Thermal conductivity of silicon using reverse non-equilibrium molecular dynamics
MS El-Genk and K Talaat and BJ Cowen, JOURNAL OF APPLIED PHYSICS, 123, 205104 (2018).
Simulations are performed using the reverse non-equilibrium molecular dynamics (rNEMD) method and the Stillinger-Weber (SW) potential to determine the input parameters for achieving +/- 1% convergence of the calculated thermal conductivity of silicon. These parameters are then used to investigate the effects of the interatomic potentials of SW, Tersoff II, Environment Dependent Interatomic Potential (EDIP), Second Nearest Neighbor, Modified Embedded-Atom Method (MEAM), and Highly Optimized Empirical Potential MEAM on determining the bulk thermal conductivity as a function of temperature (400-1000 K).
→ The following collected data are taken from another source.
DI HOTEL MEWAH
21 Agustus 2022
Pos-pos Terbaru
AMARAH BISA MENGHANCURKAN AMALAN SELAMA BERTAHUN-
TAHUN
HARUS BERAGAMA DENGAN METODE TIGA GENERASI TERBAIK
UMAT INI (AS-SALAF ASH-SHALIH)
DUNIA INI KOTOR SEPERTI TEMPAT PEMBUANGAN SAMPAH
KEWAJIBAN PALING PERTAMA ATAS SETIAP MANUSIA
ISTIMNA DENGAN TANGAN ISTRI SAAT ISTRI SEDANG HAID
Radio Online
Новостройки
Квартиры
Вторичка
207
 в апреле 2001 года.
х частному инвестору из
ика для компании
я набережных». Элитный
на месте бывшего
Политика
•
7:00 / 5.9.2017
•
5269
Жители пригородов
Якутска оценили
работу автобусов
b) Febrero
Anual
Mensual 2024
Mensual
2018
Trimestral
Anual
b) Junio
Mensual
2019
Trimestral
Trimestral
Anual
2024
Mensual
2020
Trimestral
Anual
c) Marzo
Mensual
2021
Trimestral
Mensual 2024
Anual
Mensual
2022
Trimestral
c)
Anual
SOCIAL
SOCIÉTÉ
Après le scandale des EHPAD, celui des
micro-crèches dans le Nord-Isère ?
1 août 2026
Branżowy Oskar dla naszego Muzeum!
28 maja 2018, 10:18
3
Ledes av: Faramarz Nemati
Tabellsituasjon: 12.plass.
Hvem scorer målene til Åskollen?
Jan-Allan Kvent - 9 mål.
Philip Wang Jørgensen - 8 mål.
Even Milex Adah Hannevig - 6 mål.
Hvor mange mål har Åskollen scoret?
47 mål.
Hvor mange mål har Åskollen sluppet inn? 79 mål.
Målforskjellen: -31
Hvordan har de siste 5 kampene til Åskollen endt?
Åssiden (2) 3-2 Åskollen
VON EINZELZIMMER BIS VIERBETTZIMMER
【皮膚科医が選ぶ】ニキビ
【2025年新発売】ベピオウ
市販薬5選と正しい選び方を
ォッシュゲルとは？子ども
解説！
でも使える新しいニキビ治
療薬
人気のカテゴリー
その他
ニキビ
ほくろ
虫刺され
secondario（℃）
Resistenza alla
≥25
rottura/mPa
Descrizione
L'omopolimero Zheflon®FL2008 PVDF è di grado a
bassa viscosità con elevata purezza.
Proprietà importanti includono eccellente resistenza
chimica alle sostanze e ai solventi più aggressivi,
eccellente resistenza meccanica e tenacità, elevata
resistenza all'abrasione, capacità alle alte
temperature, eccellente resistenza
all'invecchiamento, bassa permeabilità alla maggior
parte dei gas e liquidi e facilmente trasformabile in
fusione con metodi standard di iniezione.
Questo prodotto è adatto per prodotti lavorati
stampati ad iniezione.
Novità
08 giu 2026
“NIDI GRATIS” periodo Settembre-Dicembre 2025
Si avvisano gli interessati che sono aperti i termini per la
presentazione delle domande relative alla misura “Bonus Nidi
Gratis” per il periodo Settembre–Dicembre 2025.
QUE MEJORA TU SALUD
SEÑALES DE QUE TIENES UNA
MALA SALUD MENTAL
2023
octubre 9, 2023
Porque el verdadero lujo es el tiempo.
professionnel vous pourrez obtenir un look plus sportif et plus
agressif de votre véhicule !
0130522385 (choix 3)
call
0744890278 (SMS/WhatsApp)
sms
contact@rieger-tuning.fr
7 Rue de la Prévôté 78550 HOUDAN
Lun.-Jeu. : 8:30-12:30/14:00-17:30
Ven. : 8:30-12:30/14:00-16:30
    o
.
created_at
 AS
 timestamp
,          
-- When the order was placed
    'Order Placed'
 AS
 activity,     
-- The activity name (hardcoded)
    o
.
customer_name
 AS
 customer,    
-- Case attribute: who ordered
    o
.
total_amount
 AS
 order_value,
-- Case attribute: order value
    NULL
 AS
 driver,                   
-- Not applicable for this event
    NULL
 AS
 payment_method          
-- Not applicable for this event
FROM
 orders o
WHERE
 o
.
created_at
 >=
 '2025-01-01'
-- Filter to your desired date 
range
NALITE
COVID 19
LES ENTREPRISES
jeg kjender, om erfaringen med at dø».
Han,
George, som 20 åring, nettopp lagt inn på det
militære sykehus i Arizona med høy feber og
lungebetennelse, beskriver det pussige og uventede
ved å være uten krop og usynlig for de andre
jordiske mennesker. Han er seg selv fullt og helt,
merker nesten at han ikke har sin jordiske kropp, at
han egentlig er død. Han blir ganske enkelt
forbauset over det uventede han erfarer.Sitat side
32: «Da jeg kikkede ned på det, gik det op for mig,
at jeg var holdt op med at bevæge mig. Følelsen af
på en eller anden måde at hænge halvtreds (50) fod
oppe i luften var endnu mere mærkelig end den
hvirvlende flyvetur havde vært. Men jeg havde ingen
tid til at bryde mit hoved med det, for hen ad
At temperatures > 400 K, data collection and swap periods of 15 ns and 150 fs, system size >= 6 x 6 UC2 and system lengths >= 192 UC are adequate for +/- 1% convergence with all potentials, regardless of the time step size (0.1-0.5 fs). This is also true at 400 K, except for the SW potential, which requires a data collection period >= 30 ns. The calculated bulk thermal conductivities using the rNEMD method and the EDIP potential are close to, but lower than experimental values. The 10% difference at 400 K increases gradually to 20% at 1000 K. Published by AIP Publishing.